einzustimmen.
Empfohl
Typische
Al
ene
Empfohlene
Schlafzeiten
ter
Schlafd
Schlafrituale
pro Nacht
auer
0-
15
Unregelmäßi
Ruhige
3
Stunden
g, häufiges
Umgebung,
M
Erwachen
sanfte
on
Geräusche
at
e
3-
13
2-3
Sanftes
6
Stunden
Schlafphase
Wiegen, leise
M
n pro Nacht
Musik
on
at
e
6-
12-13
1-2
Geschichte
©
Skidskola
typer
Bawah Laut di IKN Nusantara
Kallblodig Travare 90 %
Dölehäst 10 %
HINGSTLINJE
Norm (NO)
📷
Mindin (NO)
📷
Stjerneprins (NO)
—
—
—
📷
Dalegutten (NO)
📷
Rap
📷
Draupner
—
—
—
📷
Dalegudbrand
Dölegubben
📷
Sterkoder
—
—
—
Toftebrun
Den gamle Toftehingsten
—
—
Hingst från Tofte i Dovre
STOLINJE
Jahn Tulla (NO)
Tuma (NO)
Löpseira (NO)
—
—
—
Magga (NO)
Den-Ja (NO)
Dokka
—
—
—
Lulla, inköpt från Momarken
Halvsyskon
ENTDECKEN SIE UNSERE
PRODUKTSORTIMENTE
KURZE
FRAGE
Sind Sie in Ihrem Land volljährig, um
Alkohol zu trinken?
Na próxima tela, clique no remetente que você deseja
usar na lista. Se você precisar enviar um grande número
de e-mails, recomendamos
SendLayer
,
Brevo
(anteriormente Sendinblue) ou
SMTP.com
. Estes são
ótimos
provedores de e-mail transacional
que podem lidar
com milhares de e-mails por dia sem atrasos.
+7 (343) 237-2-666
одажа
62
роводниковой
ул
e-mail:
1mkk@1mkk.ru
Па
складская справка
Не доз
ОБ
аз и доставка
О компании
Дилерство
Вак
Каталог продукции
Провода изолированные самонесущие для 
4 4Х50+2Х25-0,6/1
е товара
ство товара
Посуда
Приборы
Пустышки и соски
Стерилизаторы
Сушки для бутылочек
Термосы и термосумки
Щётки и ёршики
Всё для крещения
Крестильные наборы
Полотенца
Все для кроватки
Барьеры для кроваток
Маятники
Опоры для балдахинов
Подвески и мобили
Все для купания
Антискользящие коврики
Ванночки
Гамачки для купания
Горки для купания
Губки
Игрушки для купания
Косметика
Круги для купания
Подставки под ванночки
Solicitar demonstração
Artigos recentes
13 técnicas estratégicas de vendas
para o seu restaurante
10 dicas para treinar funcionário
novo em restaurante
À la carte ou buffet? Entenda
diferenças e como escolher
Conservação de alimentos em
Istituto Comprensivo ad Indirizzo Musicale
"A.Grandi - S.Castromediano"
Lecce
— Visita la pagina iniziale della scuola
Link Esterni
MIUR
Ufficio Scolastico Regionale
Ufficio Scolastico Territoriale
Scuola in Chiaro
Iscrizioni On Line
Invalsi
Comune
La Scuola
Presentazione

__WHAT TO DO__
Line by line, retype the records with no changes.

__THE ANSWER__
einzustimmen.
Empfohl
Typische
Al
ene
Empfohlene
Schlafzeiten
ter
Schlafd
Schlafrituale
pro Nacht
auer
0-
15
Unregelmäßi
Ruhige
3
Stunden
g, häufiges
Umgebung,
M
Erwachen
sanfte
on
Geräusche
at
e
3-
13
2-3
Sanftes
6
Stunden
Schlafphase
Wiegen, leise
M
n pro Nacht
Musik
on
at
e
6-
12-13
1-2
Geschichte
©
Skidskola
typer
Bawah Laut di IKN Nusantara
Kallblodig Travare 90 %
Dölehäst 10 %
HINGSTLINJE
Norm (NO)
📷
Mindin (NO)
📷
Stjerneprins (NO)
—
—
—
📷
Dalegutten (NO)
📷
Rap
📷
Draupner
—
—
—
📷
Dalegudbrand
Dölegubben
📷
Sterkoder
—
—
—
Toftebrun
Den gamle Toftehingsten
—
—
Hingst från Tofte i Dovre
STOLINJE
Jahn Tulla (NO)
Tuma (NO)
Löpseira (NO)
—
—
—
Magga (NO)
Den-Ja (NO)
Dokka
—
—
—
Lulla, inköpt från Momarken
Halvsyskon
ENTDECKEN SIE UNSERE
PRODUKTSORTIMENTE
KURZE
FRAGE
Sind Sie in Ihrem Land volljährig, um
Alkohol zu trinken?
Na próxima tela, clique no remetente que você deseja
usar na lista. Se você precisar enviar um grande número
de e-mails, recomendamos
SendLayer
,
Brevo
(anteriormente Sendinblue) ou
SMTP.com
. Estes são
ótimos
provedores de e-mail transacional
que podem lidar
com milhares de e-mails por dia sem atrasos.
+7 (343) 237-2-666
одажа
62
роводниковой
ул
e-mail:
1mkk@1mkk.ru
Па
складская справка
Не доз
ОБ
аз и доставка
О компании
Дилерство
Вак
Каталог продукции
Провода изолированные самонесущие для 
4 4Х50+2Х25-0,6/1
е товара
ство товара
Посуда
Приборы
Пустышки и соски
Стерилизаторы
Сушки для бутылочек
Термосы и термосумки
Щётки и ёршики
Всё для крещения
Крестильные наборы
Полотенца
Все для кроватки
Барьеры для кроваток
Маятники
Опоры для балдахинов
Подвески и мобили
Все для купания
Антискользящие коврики
Ванночки
Гамачки для купания
Горки для купания
Губки
Игрушки для купания
Косметика
Круги для купания
Подставки под ванночки
Solicitar demonstração
Artigos recentes
13 técnicas estratégicas de vendas
para o seu restaurante
10 dicas para treinar funcionário
novo em restaurante
À la carte ou buffet? Entenda
diferenças e como escolher
Conservação de alimentos em
Istituto Comprensivo ad Indirizzo Musicale
"A.Grandi - S.Castromediano"
Lecce
— Visita la pagina iniziale della scuola
Link Esterni
MIUR
Ufficio Scolastico Regionale
Ufficio Scolastico Territoriale
Scuola in Chiaro
Iscrizioni On Line
Invalsi
Comune
La Scuola
Presentazione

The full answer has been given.